KUALA LUMPUR - Mais de 100 estrangeiros morreram nos últimos dois anos nos campos de detenção de imigrantes da Malásia vítimas de várias doenças e de causas desconhecidas, de acordo com a Comissão Nacional de Direitos Humanos. Houve 83 mortes em 2015 e, pelo menos, 35 até o dia 20 de dezembro. 

Ainda é incerto se a taxa de morte é mais alta nos países vizinhos. Oficiais do governo da Indonésia e da Tailândia, por exemplo, informaram que esses números não são divulgados. A taxa da Malásia é mais alta que em nações como Estados Unidos, que teve 10 mortes em um ano nos seus centros de detenção, mesmo contando com muito mais detidos que a Malásia. 

Mais da metade dos 118 mortos são de Myanmar, de onde partem dezenas de milhares de refugiados que chegam à Malásia, incluindo muçulmanos fugindo da perseguição religiosa no país, de maioria budista.
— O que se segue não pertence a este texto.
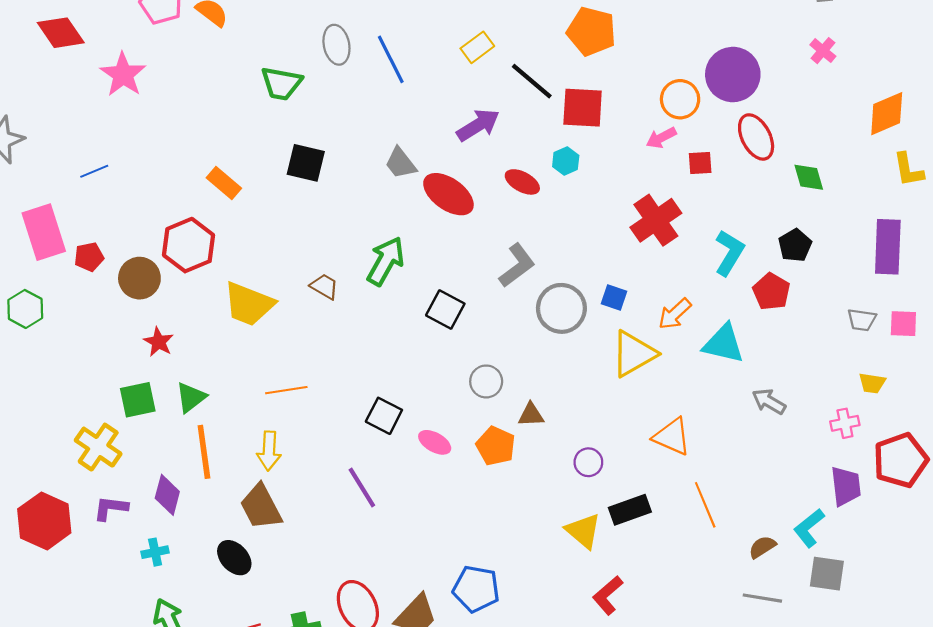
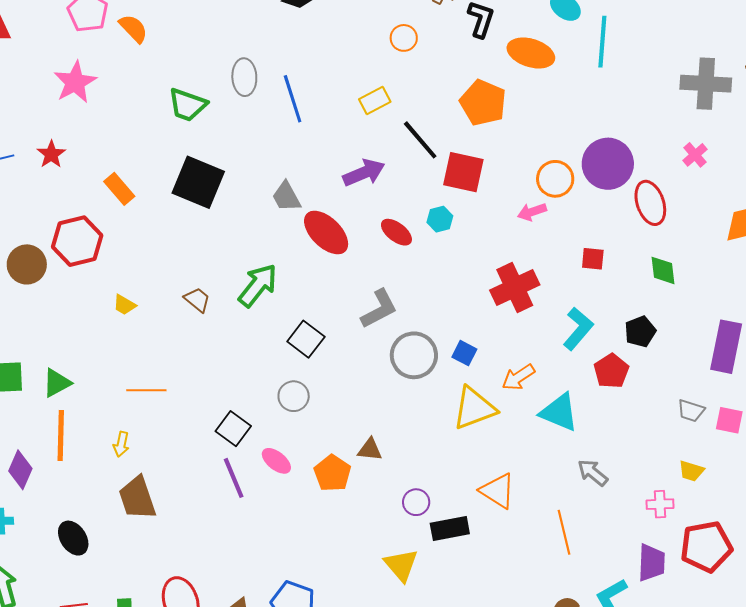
pink star: (123, 75) -> (75, 82), moved
red ellipse: (756, 137) -> (650, 203), moved
black square: (306, 163) -> (198, 182), size x1.4
red square: (700, 163) -> (593, 259), moved
yellow trapezoid: (249, 304) -> (124, 305), size x0.5
red star: (159, 342) -> (51, 154), moved
gray circle: (486, 381) -> (294, 396), moved
yellow arrow: (269, 451) -> (121, 444), size x0.7
purple line: (362, 488) -> (234, 478), moved
orange line: (705, 505) -> (564, 532), moved
brown trapezoid: (261, 507) -> (137, 498), moved
black rectangle: (630, 510) -> (450, 528), moved

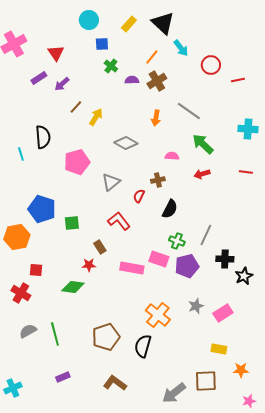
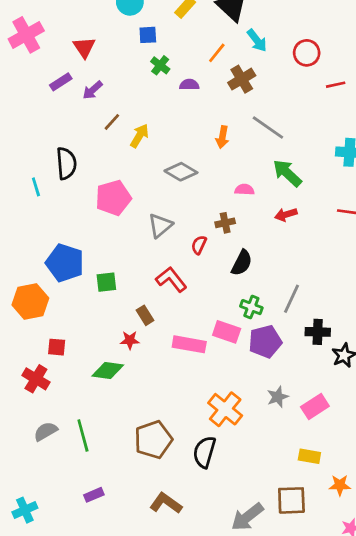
red circle: (211, 65) -> (307, 53), moved
brown cross: (157, 81) -> (242, 79), moved

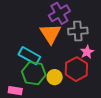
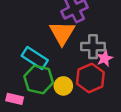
gray cross: (78, 31) -> (93, 47), moved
As doenças que levaram à mortes podem ter sido causadas por más condições de saneamento e alimentação, abuso físico e falta de tratamento médico, informou a comissão. 

"Concordo que há uma superlotação e as condições não são ideais. O problema é que batemos em uma barreira de orçamento", disse Nur Jazlan Mohamed, representante do Ministério de Assuntos Internos. Ele reconhece que não há dinheiro suficiente para aprimorar as estruturas, fornecer assistência médica adequada nem contratar e treinar oficiais. Jazlan culpa a superlotação pelo "fluxo interminável de pessoas buscando um futuro melhor na Malásia". 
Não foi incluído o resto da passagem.